Details
-
New Feature
-
Status: Open
-
Major
-
Resolution: Unresolved
-
None
-
None
Description
Currently, Hyracks only accepts jobs in the form of DAGs (i.e. no cycles) of operators. To implement any form of recursion, an "external manager" (e.g. Pregelix) must repeatedly issue Hyracks jobs until a fixed-point is reached (i.e. there are no tuples left to process). This idea scales well for implementing custom graph algorithms, but not for operational workloads that require recursion on a significantly smaller portion of a graph due to (a) the overhead of starting and stopping a Hyracks job and (b) the larger-than-necessary (in many cases) idleness of many workers, and c) the need to synchronize for each iteration. Ideally, it would be nice to have some sort of recursion built into Hyracks itself.
Unfortunately, there is a tradeoff between generalizability and efficiency here. A great first step (and one that is needed for the Graphix project) is to handle some common operations like as reachability / shortest-path in a tuple-pipelineable and partitioned-parallel manner. These operations, instead of having an "external manager" handle the recursion in synchrony across workers, would be handled by Hyracks itself.

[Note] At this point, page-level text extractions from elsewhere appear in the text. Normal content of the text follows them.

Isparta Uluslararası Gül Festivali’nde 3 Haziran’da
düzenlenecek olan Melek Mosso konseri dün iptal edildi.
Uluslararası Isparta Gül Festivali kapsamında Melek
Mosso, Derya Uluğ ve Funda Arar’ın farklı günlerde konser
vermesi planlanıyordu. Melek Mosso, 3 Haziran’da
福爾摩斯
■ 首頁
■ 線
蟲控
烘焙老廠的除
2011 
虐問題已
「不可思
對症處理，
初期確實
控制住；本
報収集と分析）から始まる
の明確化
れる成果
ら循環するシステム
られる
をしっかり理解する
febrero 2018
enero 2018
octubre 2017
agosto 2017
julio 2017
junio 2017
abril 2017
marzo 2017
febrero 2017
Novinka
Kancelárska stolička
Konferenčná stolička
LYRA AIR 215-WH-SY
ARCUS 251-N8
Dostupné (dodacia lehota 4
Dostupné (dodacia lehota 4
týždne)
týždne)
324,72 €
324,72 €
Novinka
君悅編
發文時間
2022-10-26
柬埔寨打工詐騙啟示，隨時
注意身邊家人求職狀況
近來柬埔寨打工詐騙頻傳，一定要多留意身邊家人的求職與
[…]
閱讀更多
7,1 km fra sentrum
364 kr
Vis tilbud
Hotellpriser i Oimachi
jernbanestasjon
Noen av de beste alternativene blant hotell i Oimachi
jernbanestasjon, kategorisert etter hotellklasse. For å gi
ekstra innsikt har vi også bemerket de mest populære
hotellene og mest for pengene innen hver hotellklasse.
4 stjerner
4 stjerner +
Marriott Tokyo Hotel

Hyracks users that want to create a directed job graph with loops would then just submit a Hyracks job with a few special properties (e.g. having an operator in the job to detect when there are no more tuples in the loop).
Later down the line, if someone else decides to implement an extended version of SQL++ that has recursion, they can leverage these operators to answer the "are we at a fixed-point" question for the directed job graphs they'll generate.